The Globe and Mail reports that Royal Dutch Shell has unveiled plans to build a liquefied natural gas (LNG) plant in Sarnia, Ontario and then ship that gas on freighters on the Great Lakes. The LNG terminal in Sarnia would be completed by 2016.
“Sarnia is an important refuelling hub on the Great Lakes, where some 65 U.S.-flagged and 80 Canadian-flagged ships regularly do business. Most of the U.S. vessels are too big to move through the St. Lawrence Seaway, meaning they are essentially a captive fleet on the lakes – an ideal place for Shell to offer a new type of fuel. …The St. Lawrence Seaway has never seen an LNG-fuelled ship. But seaway management said there is no reason it can’t happen.”

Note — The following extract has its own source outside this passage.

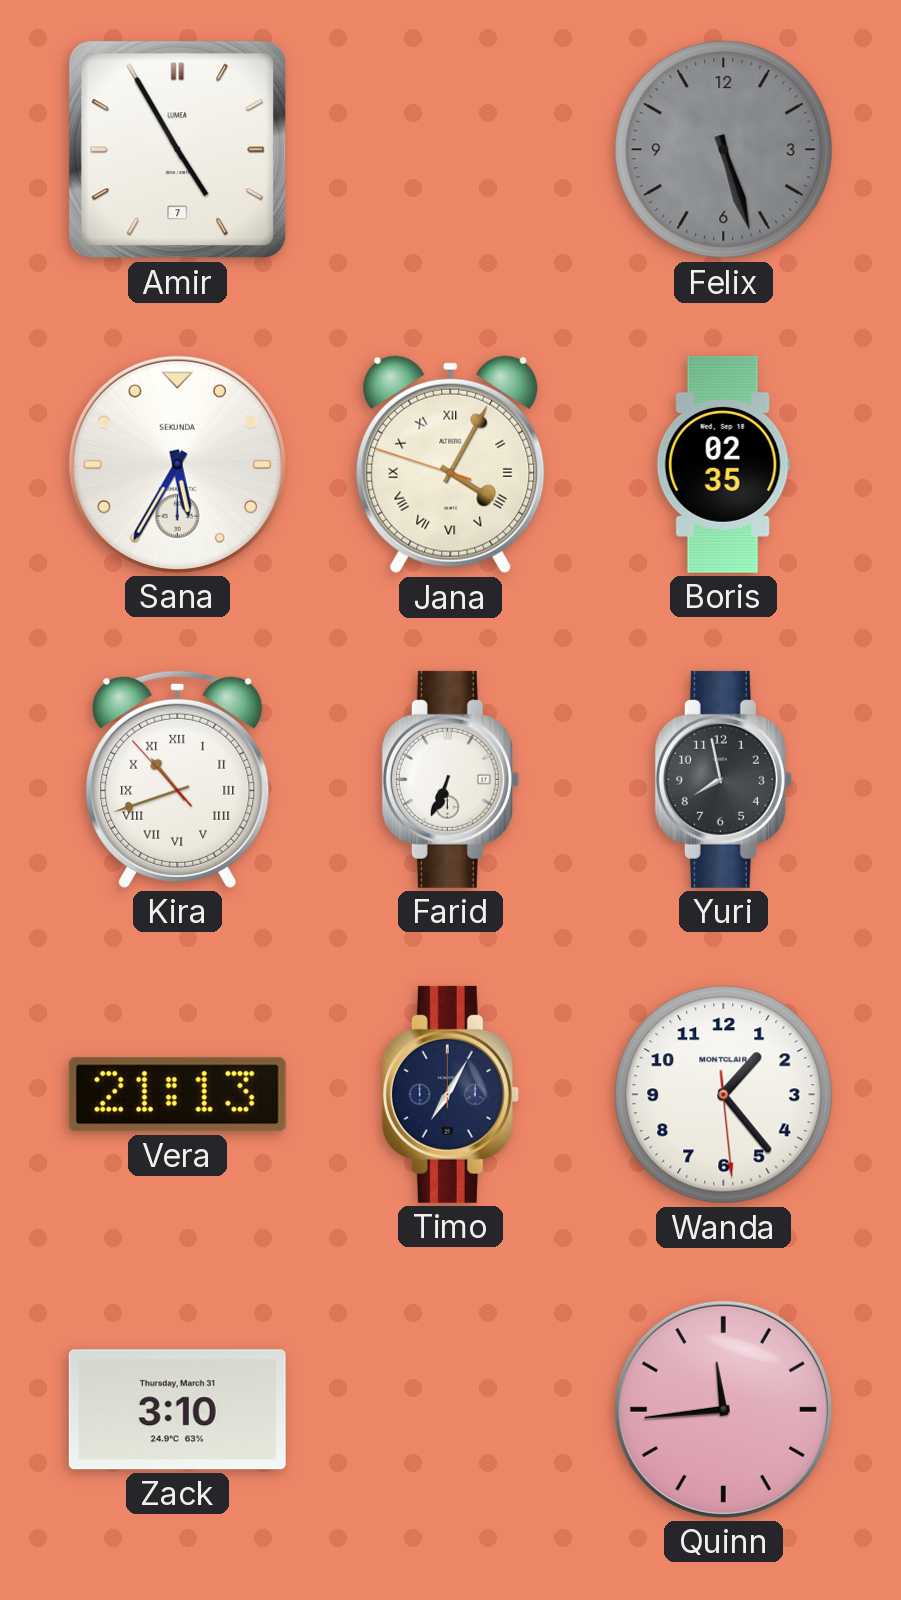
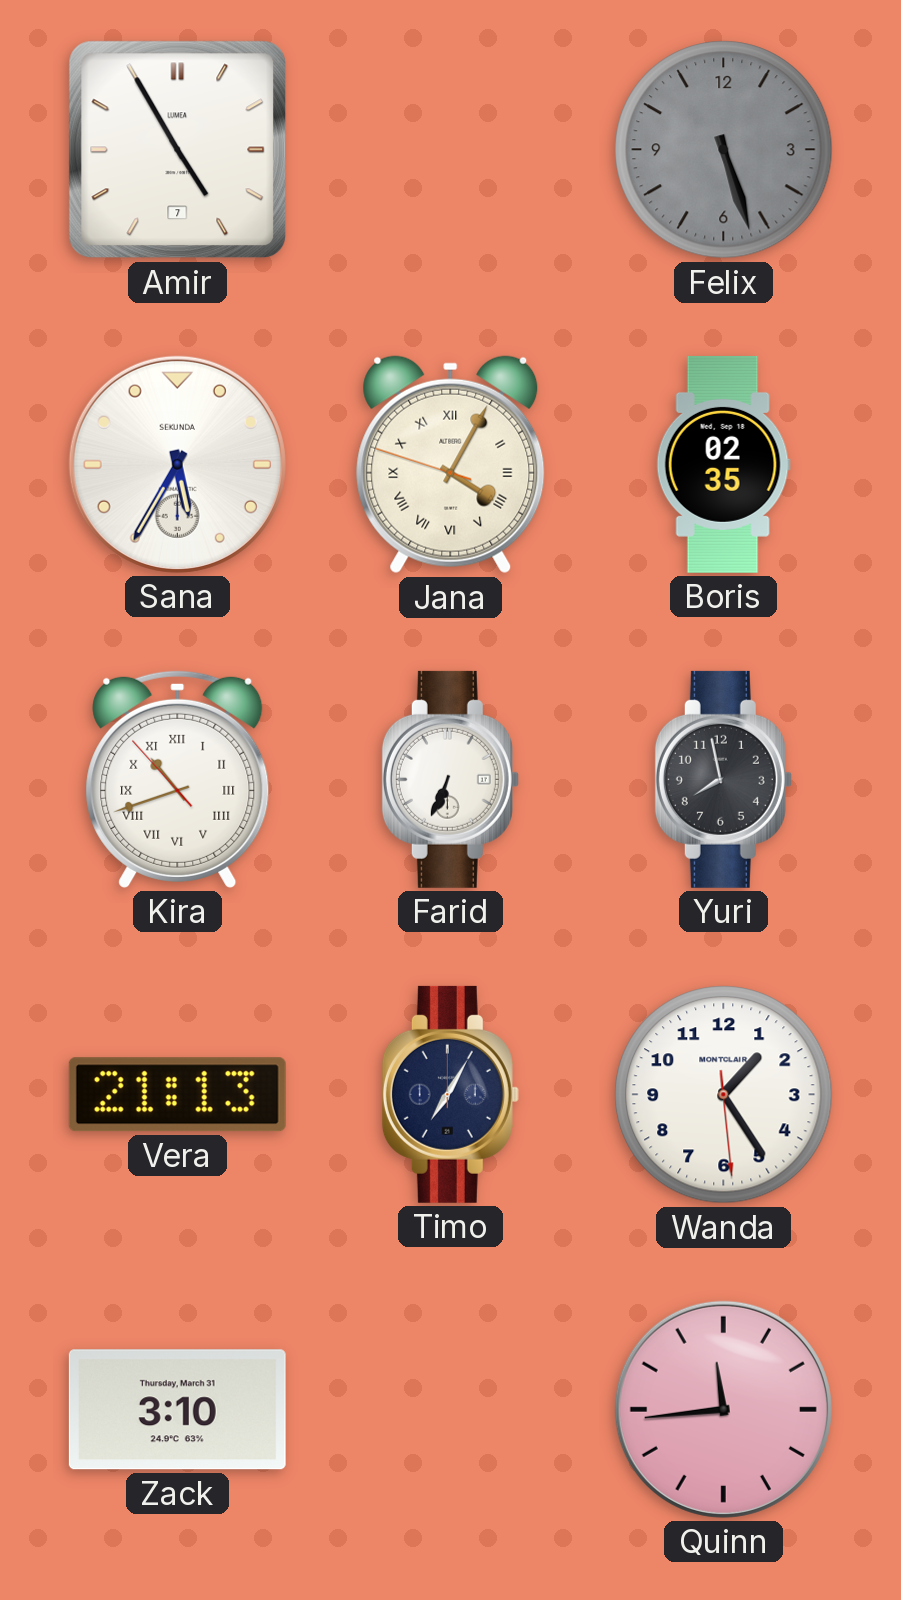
Wanda: 1:23 -> 1:24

Shell is also planning a LNG terminal Calgary, Alberta and in Geismar, Louisiana. “The three plants each have a planned capacity of 250,000 tonnes per year. They are far smaller than the 12-million tonne LNG export plant that Shell and several partners have proposed for the Canadian West Coast. But they will produce 1.5 million litres of LNG per day, enough to fuel 5,000 trucks or a good percentage of the Great Lakes fleet where, depending on size, ships consume between 7,500 and 38,000 litres daily.”